= Povilas Aksomaitis =

Engineer, politician

Povilas Aksomaitis (29 March 1938 – 23 August 2004) was a Lithuanian engineer, politician, and signatory of the 1990 Act of the Re-Establishment of the State of Lithuania.

==Biography==

Born in Kaunas, Aksomaitis and his family were exiled to Barnaul, Russia, soon after the Soviet occupation of Lithuania during World War II. He was brought back to Lithuania by the International Red Cross in September 1946. After graduating from a secondary school in Kaunas, he studied hydropower engineering at the Lithuanian University of Agriculture. After graduation, he was appointed to the Hydrotechnics and Melioration Research Institute in Kėdainiai. As a scientist, he wrote over 100 academic articles and co-authored four books.
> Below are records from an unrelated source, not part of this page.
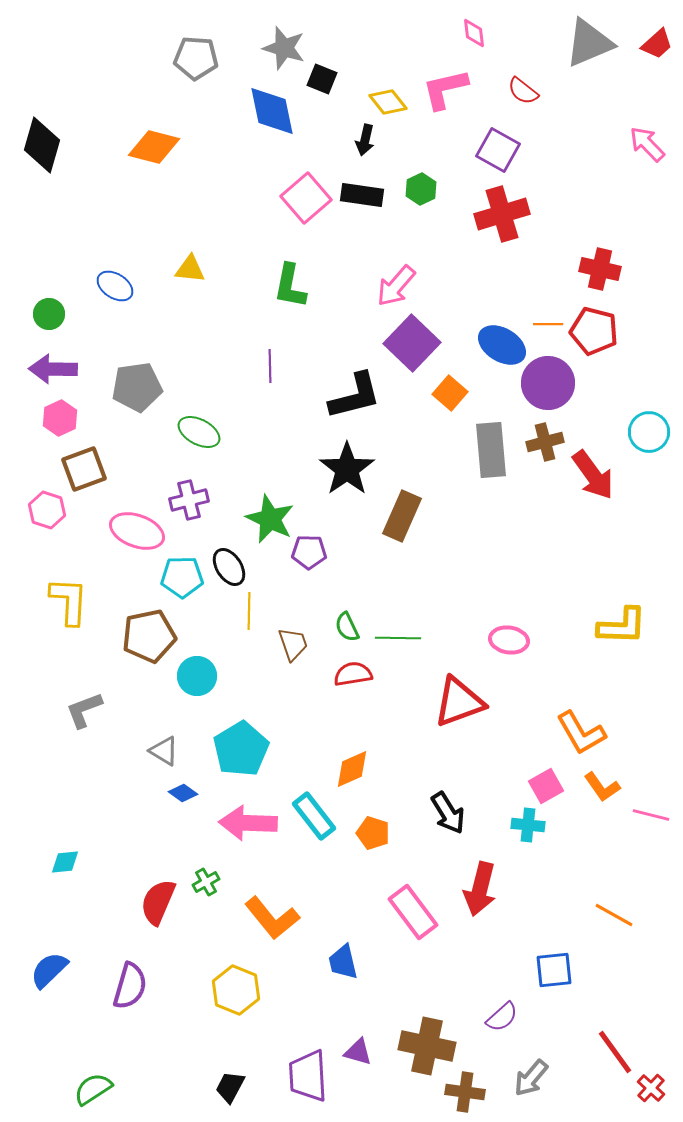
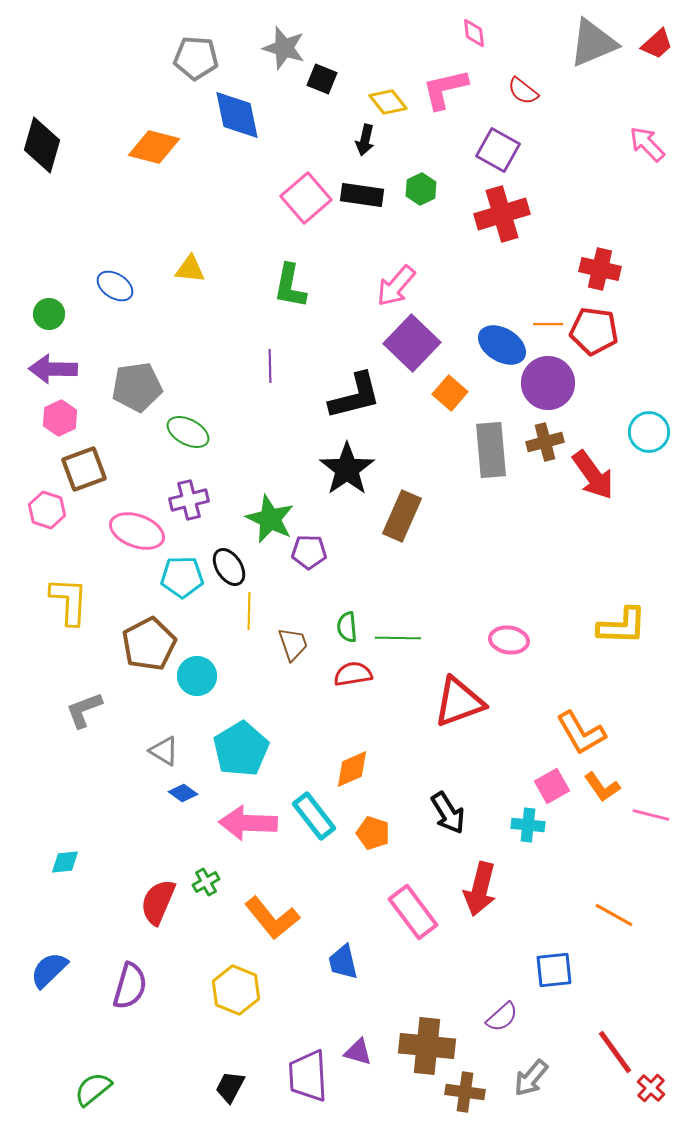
gray triangle at (589, 43): moved 4 px right
blue diamond at (272, 111): moved 35 px left, 4 px down
red pentagon at (594, 331): rotated 6 degrees counterclockwise
green ellipse at (199, 432): moved 11 px left
green semicircle at (347, 627): rotated 20 degrees clockwise
brown pentagon at (149, 636): moved 8 px down; rotated 16 degrees counterclockwise
pink square at (546, 786): moved 6 px right
brown cross at (427, 1046): rotated 6 degrees counterclockwise
green semicircle at (93, 1089): rotated 6 degrees counterclockwise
His involvement in the independence movement during the 1980s included arranging the return of the remains of Lithuanian deportees to Siberia. He was elected a member of the Supreme Council of the Republic of Lithuania in 1990. As a member of the Homeland Union, he was elected to the Municipal Council of the Kėdainiai district municipality in 1995.

Aksomaitis was awarded a Medal of Lithuanian Independence in 2000. He died in 2004 following complications of a kidney transplant almost twenty years ago.